GithubHelp home page GithubHelp logo

saurabh3949 / dockerized-hadoop-with-bigram-counter Goto Github PK

View Code? Open in Web Editor NEW
0.0 2.0 0.0 499 KB

Spawns a Hadoop master node and 4 worker nodes (all in docker) to count bigrams in the given input file

Java 70.46% Shell 23.20% Python 6.33%

dockerized-hadoop-with-bigram-counter's Introduction

Dockerized Hadoop cluster and BigramCounter

##1. Project Introduction

This project is based on kiwenlau/hadoop-cluster-docker project, however, we've reconstructed it to run a BigramCounter after creating the cluster and to computer some bigram statistics.
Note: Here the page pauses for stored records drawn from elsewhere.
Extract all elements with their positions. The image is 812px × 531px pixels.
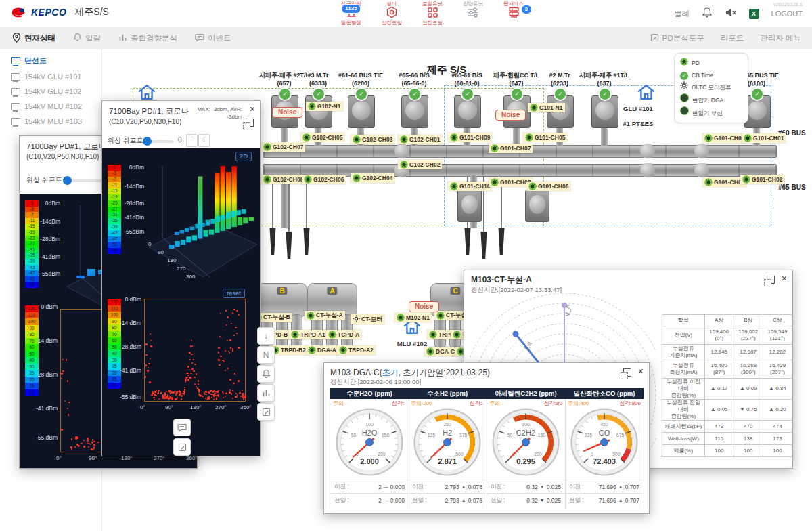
bell-fab[interactable] bbox=[257, 365, 275, 383]
cb-status-icon[interactable]: ✓ bbox=[510, 87, 524, 101]
sidebar-item-154kV MLU #103[interactable]: 154kV MLU #103 bbox=[11, 117, 102, 125]
nav-item-알람[interactable]: 알람 bbox=[73, 33, 101, 43]
channel-G101-CH10[interactable]: G101-CH10 bbox=[448, 182, 492, 191]
channel-G102-CH05[interactable]: G102-CH05 bbox=[300, 133, 344, 142]
edit-fab[interactable] bbox=[173, 438, 191, 456]
pd-sensor-icon[interactable] bbox=[308, 102, 316, 110]
pd-sensor-icon[interactable] bbox=[302, 133, 311, 142]
close-icon[interactable]: × bbox=[250, 104, 255, 114]
tx-TRPD-B2[interactable]: TRPD-B2 bbox=[269, 345, 308, 355]
pd-sensor-icon[interactable] bbox=[704, 178, 713, 186]
channel-G102-CH01[interactable]: G102-CH01 bbox=[398, 135, 442, 144]
pd-sensor-icon[interactable] bbox=[397, 314, 405, 322]
cb-status-icon[interactable]: ✓ bbox=[461, 87, 474, 101]
glu101-home-icon[interactable] bbox=[637, 84, 655, 103]
channel-G101-CH05[interactable]: G101-CH05 bbox=[523, 133, 567, 142]
tx-DGA-A[interactable]: DGA-A bbox=[306, 345, 338, 355]
pd-sensor-icon[interactable] bbox=[263, 143, 271, 151]
cb-status-icon[interactable]: ✓ bbox=[554, 87, 567, 101]
pd-sensor-icon[interactable] bbox=[304, 175, 312, 184]
channel-G101-CH01[interactable]: G101-CH01 bbox=[742, 133, 786, 143]
pd-sensor-icon[interactable] bbox=[436, 312, 445, 320]
pd-sensor-icon[interactable] bbox=[744, 134, 752, 142]
chat-fab[interactable] bbox=[173, 419, 191, 436]
channel-G102-CH08[interactable]: G102-CH08 bbox=[261, 175, 305, 184]
pd-sensor-icon[interactable] bbox=[528, 182, 537, 190]
phase-shift-slider[interactable] bbox=[144, 140, 174, 143]
nav-item-리포트[interactable]: 리포트 bbox=[721, 33, 744, 43]
excel-export-icon[interactable]: X bbox=[749, 9, 759, 19]
channel-G102-CH02[interactable]: G102-CH02 bbox=[398, 160, 442, 169]
pd-sensor-icon[interactable] bbox=[400, 161, 408, 169]
cb-status-icon[interactable]: ✓ bbox=[355, 87, 368, 101]
pd-sensor-icon[interactable] bbox=[450, 182, 458, 190]
pd-sensor-icon[interactable] bbox=[450, 133, 458, 142]
transformer-tank-B[interactable]: B bbox=[257, 283, 307, 317]
channel-G101-CH06[interactable]: G101-CH06 bbox=[526, 182, 570, 191]
popout-icon[interactable] bbox=[767, 276, 775, 284]
status-item-1[interactable]: 설비점검요망 bbox=[376, 1, 407, 26]
pd-sensor-icon[interactable] bbox=[429, 331, 437, 339]
pd-sensor-icon[interactable] bbox=[400, 135, 408, 144]
pd-sensor-icon[interactable] bbox=[263, 175, 271, 184]
note-fab[interactable] bbox=[257, 403, 275, 421]
status-item-3[interactable]: 진단유닛 bbox=[457, 1, 489, 26]
pd-window-front[interactable]: 7100Bay PD#1, 코로나 (C10,V20,P50,N30,F10) … bbox=[102, 100, 261, 456]
nav-item-종합경향분석[interactable]: 종합경향분석 bbox=[118, 33, 177, 43]
phase-minus-button[interactable]: − bbox=[186, 134, 198, 147]
pd-sensor-icon[interactable] bbox=[491, 144, 499, 152]
pd-sensor-icon[interactable] bbox=[328, 331, 336, 339]
channel-G102-CH06[interactable]: G102-CH06 bbox=[302, 175, 346, 184]
dga-window[interactable]: M103-DGA-C(초기, 초기가압일:2021-03-25) 갱신시간:[2… bbox=[323, 362, 650, 514]
cb-status-icon[interactable]: ✓ bbox=[598, 87, 612, 101]
pd-sensor-icon[interactable] bbox=[453, 331, 461, 339]
tx-CT-모터[interactable]: CT-모터 bbox=[351, 314, 384, 324]
status-item-2[interactable]: 로컬유닛점검요망 bbox=[417, 1, 448, 26]
pd-sensor-icon[interactable] bbox=[742, 175, 750, 184]
pd-sensor-icon[interactable] bbox=[353, 135, 361, 144]
nav-item-이벤트[interactable]: 이벤트 bbox=[195, 33, 231, 43]
mute-speaker-icon[interactable] bbox=[725, 7, 737, 20]
channel-G101-CH09[interactable]: G101-CH09 bbox=[448, 133, 492, 142]
nav-item-PD분석도구[interactable]: PD분석도구 bbox=[650, 33, 704, 43]
pd-sensor-icon[interactable] bbox=[704, 134, 713, 142]
trend-fab[interactable] bbox=[257, 384, 275, 402]
pd-sensor-icon[interactable] bbox=[308, 346, 316, 354]
cb-status-icon[interactable]: ✓ bbox=[750, 87, 764, 101]
noise-badge[interactable]: Noise bbox=[495, 110, 526, 121]
channel-G102-CH07[interactable]: G102-CH07 bbox=[261, 142, 305, 152]
channel-G101-CH03[interactable]: G101-CH03 bbox=[702, 133, 746, 143]
pd-sensor-icon[interactable] bbox=[291, 331, 299, 339]
channel-G101-CH07[interactable]: G101-CH07 bbox=[489, 144, 533, 153]
cb-status-icon[interactable]: ✓ bbox=[312, 87, 325, 101]
pd-sensor-icon[interactable] bbox=[530, 104, 538, 112]
n-fab[interactable]: N bbox=[257, 346, 275, 364]
close-icon[interactable]: × bbox=[782, 274, 787, 283]
cb-status-icon[interactable]: ✓ bbox=[278, 87, 292, 101]
sidebar-item-단선도[interactable]: 단선도 bbox=[11, 56, 102, 66]
channel-G102-N1[interactable]: G102-N1 bbox=[306, 102, 343, 111]
download-fab[interactable]: ↓ bbox=[257, 327, 275, 345]
channel-G102-CH04[interactable]: G102-CH04 bbox=[351, 173, 394, 183]
pd-sensor-icon[interactable] bbox=[353, 174, 361, 182]
noise-badge[interactable]: Noise bbox=[272, 107, 302, 118]
lower-breaker[interactable] bbox=[457, 190, 482, 222]
channel-G101-N1[interactable]: G101-N1 bbox=[528, 103, 565, 112]
phase-plus-button[interactable]: + bbox=[198, 134, 210, 147]
pd-sensor-icon[interactable] bbox=[339, 346, 347, 354]
tx-TCPD-A[interactable]: TCPD-A bbox=[326, 330, 361, 339]
lower-breaker[interactable] bbox=[525, 190, 549, 222]
sidebar-item-154kV GLU #101[interactable]: 154kV GLU #101 bbox=[11, 72, 102, 81]
noise-badge[interactable]: Noise bbox=[409, 301, 439, 312]
tx-DGA-C[interactable]: DGA-C bbox=[424, 347, 457, 356]
pd-sensor-icon[interactable] bbox=[680, 58, 688, 66]
nav-item-관리자 메뉴[interactable]: 관리자 메뉴 bbox=[760, 33, 801, 43]
pd-sensor-icon[interactable] bbox=[426, 347, 434, 356]
reset-button[interactable]: reset bbox=[223, 289, 245, 298]
pd-sensor-icon[interactable] bbox=[525, 133, 533, 142]
logout-button[interactable]: LOGOUT bbox=[771, 9, 803, 18]
cb-status-icon[interactable]: ✓ bbox=[408, 87, 422, 101]
pd-sensor-icon[interactable] bbox=[491, 178, 499, 186]
pd-sensor-icon[interactable] bbox=[307, 312, 315, 320]
notification-bell-icon[interactable] bbox=[702, 7, 713, 21]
Docker Images required/built:

Image Name
kiwenlau/serf-dnsmasq
kiwenlau/hadoop-base
kiwenlau/hadoop-slave
saurabh/hadoop-master

##2. Images description

In this project, we use 4 docker images: serf-dnsmasq, hadoop-base, hadoop-master and hadoop-slave.

#####serf-dnsmasq

Based on ubuntu:15.04. serf and dnsmasq are installed for providing DNS service for the Hadoop Cluster.

#####hadoop-base

Based on serf-dnsmasq, openjdk, openssh-server, vim and Hadoop 2.3.0 are installed.

#####hadoop-master

Based on hadoop-base. This is reconfigured to spawn 4 worker nodes and run the bigram counter.

#####hadoop-slave

Based on hadoop-base. Configure the Hadoop slave node.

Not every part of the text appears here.